## Your objective:
Write out, exactly as they appear, only the lines running from the line with "Image resolution: width=465" to the final line of the listing; include both.

## Excerpted data:
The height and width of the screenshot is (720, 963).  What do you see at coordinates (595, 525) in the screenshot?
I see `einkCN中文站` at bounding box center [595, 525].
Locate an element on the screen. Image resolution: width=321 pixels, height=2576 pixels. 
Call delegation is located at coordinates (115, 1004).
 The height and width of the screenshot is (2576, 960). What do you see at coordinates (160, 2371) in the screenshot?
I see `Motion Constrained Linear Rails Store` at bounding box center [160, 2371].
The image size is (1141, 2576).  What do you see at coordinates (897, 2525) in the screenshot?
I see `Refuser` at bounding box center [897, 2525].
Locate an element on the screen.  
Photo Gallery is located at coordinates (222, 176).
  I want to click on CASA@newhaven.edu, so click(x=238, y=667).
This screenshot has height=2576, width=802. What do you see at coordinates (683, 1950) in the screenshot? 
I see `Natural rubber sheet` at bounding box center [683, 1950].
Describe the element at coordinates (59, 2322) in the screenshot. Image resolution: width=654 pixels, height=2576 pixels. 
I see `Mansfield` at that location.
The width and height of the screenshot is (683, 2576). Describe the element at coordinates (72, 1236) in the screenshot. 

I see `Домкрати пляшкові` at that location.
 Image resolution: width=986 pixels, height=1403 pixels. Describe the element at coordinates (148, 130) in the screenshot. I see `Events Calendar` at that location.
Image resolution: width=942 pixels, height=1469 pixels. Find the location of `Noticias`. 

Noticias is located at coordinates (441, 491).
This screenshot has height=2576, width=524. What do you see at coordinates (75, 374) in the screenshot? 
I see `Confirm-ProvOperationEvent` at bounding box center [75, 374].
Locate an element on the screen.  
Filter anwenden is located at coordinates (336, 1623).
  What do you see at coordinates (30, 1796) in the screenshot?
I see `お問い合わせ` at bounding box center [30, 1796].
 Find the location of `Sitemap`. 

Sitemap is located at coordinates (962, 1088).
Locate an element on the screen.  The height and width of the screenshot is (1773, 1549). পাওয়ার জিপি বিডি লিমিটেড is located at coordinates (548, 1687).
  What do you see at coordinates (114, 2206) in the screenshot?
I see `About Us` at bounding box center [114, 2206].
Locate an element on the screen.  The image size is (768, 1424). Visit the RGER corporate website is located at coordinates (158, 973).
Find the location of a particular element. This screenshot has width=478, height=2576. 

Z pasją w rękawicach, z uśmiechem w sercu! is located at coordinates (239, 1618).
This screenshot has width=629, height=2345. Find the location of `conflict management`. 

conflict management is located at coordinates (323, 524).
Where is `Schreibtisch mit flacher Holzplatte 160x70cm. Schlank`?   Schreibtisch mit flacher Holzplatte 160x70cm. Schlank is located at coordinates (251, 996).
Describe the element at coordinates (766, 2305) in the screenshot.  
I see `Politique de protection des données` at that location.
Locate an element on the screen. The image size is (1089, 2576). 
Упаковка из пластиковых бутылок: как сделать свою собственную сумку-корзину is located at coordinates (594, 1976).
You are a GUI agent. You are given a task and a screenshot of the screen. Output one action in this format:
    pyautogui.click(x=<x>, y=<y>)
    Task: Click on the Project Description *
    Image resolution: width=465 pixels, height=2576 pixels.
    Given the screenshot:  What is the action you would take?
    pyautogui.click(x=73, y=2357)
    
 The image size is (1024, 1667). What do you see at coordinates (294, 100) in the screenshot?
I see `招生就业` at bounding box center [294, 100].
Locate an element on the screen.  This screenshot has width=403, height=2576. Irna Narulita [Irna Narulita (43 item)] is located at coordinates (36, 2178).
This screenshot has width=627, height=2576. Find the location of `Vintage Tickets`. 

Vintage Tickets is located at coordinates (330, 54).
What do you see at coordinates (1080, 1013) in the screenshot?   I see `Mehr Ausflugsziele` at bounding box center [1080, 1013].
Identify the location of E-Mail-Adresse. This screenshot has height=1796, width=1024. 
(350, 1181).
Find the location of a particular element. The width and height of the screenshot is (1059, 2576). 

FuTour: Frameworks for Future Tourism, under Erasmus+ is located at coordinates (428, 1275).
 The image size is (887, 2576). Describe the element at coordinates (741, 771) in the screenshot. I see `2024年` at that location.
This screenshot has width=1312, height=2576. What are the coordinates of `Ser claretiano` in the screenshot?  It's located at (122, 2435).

## Response box:
    Image resolution: width=465 pixels, height=2576 pixels.
    Given the screenshot:  What is the action you would take?
    pyautogui.click(x=73, y=2357)
    
 The image size is (1024, 1667). What do you see at coordinates (294, 100) in the screenshot?
I see `招生就业` at bounding box center [294, 100].
Locate an element on the screen.  This screenshot has width=403, height=2576. Irna Narulita [Irna Narulita (43 item)] is located at coordinates (36, 2178).
This screenshot has width=627, height=2576. Find the location of `Vintage Tickets`. 

Vintage Tickets is located at coordinates (330, 54).
What do you see at coordinates (1080, 1013) in the screenshot?   I see `Mehr Ausflugsziele` at bounding box center [1080, 1013].
Identify the location of E-Mail-Adresse. This screenshot has height=1796, width=1024. 
(350, 1181).
Find the location of a particular element. The width and height of the screenshot is (1059, 2576). 

FuTour: Frameworks for Future Tourism, under Erasmus+ is located at coordinates (428, 1275).
 The image size is (887, 2576). Describe the element at coordinates (741, 771) in the screenshot. I see `2024年` at that location.
This screenshot has width=1312, height=2576. What are the coordinates of `Ser claretiano` in the screenshot?  It's located at (122, 2435).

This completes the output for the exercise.